Common-Mode Voltage Reduction Algorithm for Photovoltaic Grid-Connected Inverters with Virtual-Vector Model Predictive Control

Round 1

Reviewer 1 Report

It is advised not to use so many abbreviations in the Abstract section, as the section has to have meaning by its own.
There are some spelling errors corrected in the attached file, but there is a need to review the comma usage throughout the entire paper.

 

 

Author Response

Reviewer#1, Concern # 1:

1. It is advised not to use so many abbreviations in the Abstract section, as the section has to have meaning by its own.

Author response: Thank you for pointing this out.

Author action: We have revised our manuscript and minimize the use of abbreviations in Abstract. Please see the attachment.

Reviewer#1, Concern # 2:

2. There are some spelling errors corrected in the attached file, but there is a need to review the comma usage throughout the entire paper.

Author response: Thank you for pointing this out.

Author action: Apologies for the careless mistakes. We have to the best of our ability proofread the entirely manuscript, including improving some sentences (including abstract) and correcting all grammatical errors. All changes have been highlighted in yellow. Please see the attachment.

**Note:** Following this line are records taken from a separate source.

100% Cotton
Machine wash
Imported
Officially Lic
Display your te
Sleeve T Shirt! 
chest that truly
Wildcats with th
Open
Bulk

Author Response File: Author Response.pdf

Reviewer 2 Report

No experiments and analysis is found towards the proposed title

The predictive control method analysis is missing

The complete manuscript focus only on SVPWM technique where it fails to give details about the proposed predictive control algorithm

The research progress was not done completely with reference to the proposed title

Author Response

Reviewer#2, Concern # 1:

1. 1. No experiments and analysis is found towards the proposed title

Author response: Thank you for pointing this out. We have now elaborated both CMRSVPWM and MPC, and included more results. Please see the attachment.

Author action: We have modified the Introduction (lines 35 to 98), added the MPC analysis (lines 123 to 147) and more simulation results in paper 9 (lines 222 to 242) to explain how the MPC embedded with CMRSVPWM can improve the CMV as compared to the state of the arts. Please see the attachment.

Reviewer#2, Concern # 2:

2. 2. The predictive control method analysis is missing

Author response: We have included further explanation of MPC. We have also highlighted that the conventional MPC will suffer from higher harmonics when the control sampling frequency is insufficiently high. Details of MPC, which uses virtual vectors, is described further. Virtual voltage vectors with 30 degree angle interval (around the hexagonal voltage vector space) and ten sub-voltage vectors (for each phase angle) are used. Please see the attachment.

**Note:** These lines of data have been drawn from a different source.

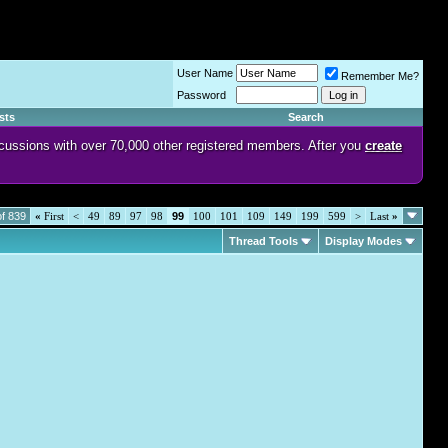
User Name
Remember Me?
Password
sts
Search
discussions with over 70,000 other registered members. After you
create
f 839
«
First
<
49
89
97
98
99
100
101
109
149
199
599
>
Last
»
Thread Tools
Display Modes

Author action: We have modified Section 2.2 (lines 123 to 140).

Reviewer#2, Concern # 3:

3. 3. The complete manuscript focus only on SVPWM technique where it fails to give details about the proposed predictive control algorithm

Author response: Thank you for pointing this out. We have now included more details of MPC. 

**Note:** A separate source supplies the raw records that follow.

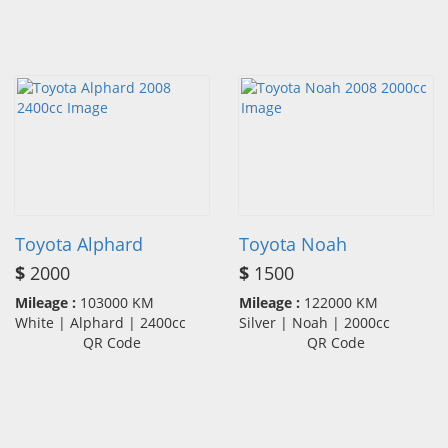
Toyota Alphard
Toyota Noah
$
2000
$
1500
Mileage :
103000 KM
Mileage :
122000 KM
White | Alphard | 2400cc
Silver | Noah | 2000cc
QR Code
QR Code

Author action: We have added the simulation in the newly added Section 4.1 (lines 228 to 242 ). Please see the attachment.

Reviewer#2, Concern # 4:

4. 4. The research progress was not done completely with reference to the proposed title

Author response: Apologies for not including sufficient details in the first version. We have reorganized the manuscript to reflect the content better. More simulation is added to highlight that CMRSVPWM with virtual vector MPC can improve the CMV amplitude and toggling frequency.

Author action: We have modified Introduction (lines 33 to 98), detailed more MPC part (lines 99 to 140) and added experiments (lines 223 to 242). Please see the attachment.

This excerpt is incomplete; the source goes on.